Teilweise wird eine Berücksichtigung unter Verweis auf die Regelung zur Unpfändbarkeit in §§ 2 Abs. 4 S. 1, 10 Abs. 1 BEEG, 54 Abs. 3 Nr. 1 SGB I bis zur Höhe von 300 Euro abgelehnt (so: Kindl/Meller-Hannich, Gesamtes Recht der Zwangsvollstreckung, 4. Auflage 2021, ZPO § 850c Rn. 21; wohl auch: Saenger, Zivilprozessordnung, 9. Auflage 2021, ZPO § 850c Rn. 14).
Andere lehnen eine solche pauschale Nichtberücksichtigung ab (so: BeckOK ZPO/Riedel, 40. Ed. 1.3.2021, ZPO § 850c Rn. 24/24.1, der stattdessen eine konkret einzelfallbezogene Ermessensentscheidung befürwortet) oder halten eine generelle Nichtberücksichtigung nur im Anwendungsbereich des § 54 Abs. 3 Nr. 3 SGB I für möglich, da die dort erfassten Geldleistungen dafür bestimmt sind, einen Mehrbedarf abzudecken (so: Rellermeyer in: Stöber/Rellermeyer, Forderungspfändung, 17. Aufl. 2020, Pfändung von Arbeitseinkommen, Rn. C_262, der allerdings bei Kindl/Meller-Hannich, a.a.O. unter Fn. 36 wohl fälschlich als Nachweis für die dort vertretene Ansicht angeführt wird).
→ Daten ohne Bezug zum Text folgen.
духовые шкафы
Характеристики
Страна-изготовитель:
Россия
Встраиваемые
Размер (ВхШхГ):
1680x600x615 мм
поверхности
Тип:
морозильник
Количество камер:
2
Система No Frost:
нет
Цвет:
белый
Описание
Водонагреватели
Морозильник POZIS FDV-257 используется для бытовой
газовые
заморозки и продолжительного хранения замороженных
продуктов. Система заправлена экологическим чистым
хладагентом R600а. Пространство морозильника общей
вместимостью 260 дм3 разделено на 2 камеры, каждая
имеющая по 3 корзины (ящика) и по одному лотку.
Letzterer Ansicht schließt sich die Kammer an. Eine pauschale Nichtberücksichtigung in Anlehnung an § 54 Abs. 3 SGB I trägt dem im Rahmen von § 850c Abs. 4 ZPO vorzunehmenden Interessensausgleich zwischen dem Vollstreckungsinteresse des Gläubigers und dem Interesse des Schuldners und der Personen, denen dieser gesetzlich zum Unterhalt verpflichtet, nicht ausreichend Rechnung. Letztlich geht es nicht um eine Pfändung beim Unterhaltsberechtigten, sondern um die Wertungsfrage, inwieweit eigene Einkünfte des Unterhaltsberechtigten zu berücksichtigen sind. Dabei ist zu berücksichtigen, dass das Elterngeld eine Doppelnatur hat: Es dient zum einen als konkreter Einkommensersatz und andererseits einkommensunabhängig der Familienförderung (BeckOK ArbR/Röhl, 60. Ed. 1.6.2021, BEEG § 10 Rn. 1). Der gesetzlichen Regelung in §§ 2 Abs. 4 S. 1, 10 Abs. 1 BEEG kann dabei auch mit Blick auf die zu wahrende Einheit der Rechtsordnung nicht entnommen werden, dass dies im Rahmen des § 850c Abs. 4 ZPO zwingend eine Nichtberücksichtigung des anrechnungsfreien Mindestelterngeldes in Höhe von 300 Euro zur Folge haben würden. Denn eine Anrechnung des Elterngeldmindestbetrages findet grundsätzlich auch in voller Höhe auf Grundsicherungsleistungen nach dem SGB II und SGB XII statt, § 10 Abs. 5 S. 1 BEEG (vgl. auch BSG, Urteil vom 26.07.2016 – B 4 KG 2/14 R). In Anbetracht dessen erscheint es zulässig, nicht nur den Teil des Elterngeldes, welcher Einkommensersatz der unterhaltsberechtigten Person ist, als eigene Einnahmen im Rahmen des § 850c Abs. 4 ZPO zu berücksichtigen, sondern auch das Mindestelterngeld in Höhe von 300,00 Euro, selbst wenn dies nach dem Willen des Gesetzgebers auch der Familienförderung dient.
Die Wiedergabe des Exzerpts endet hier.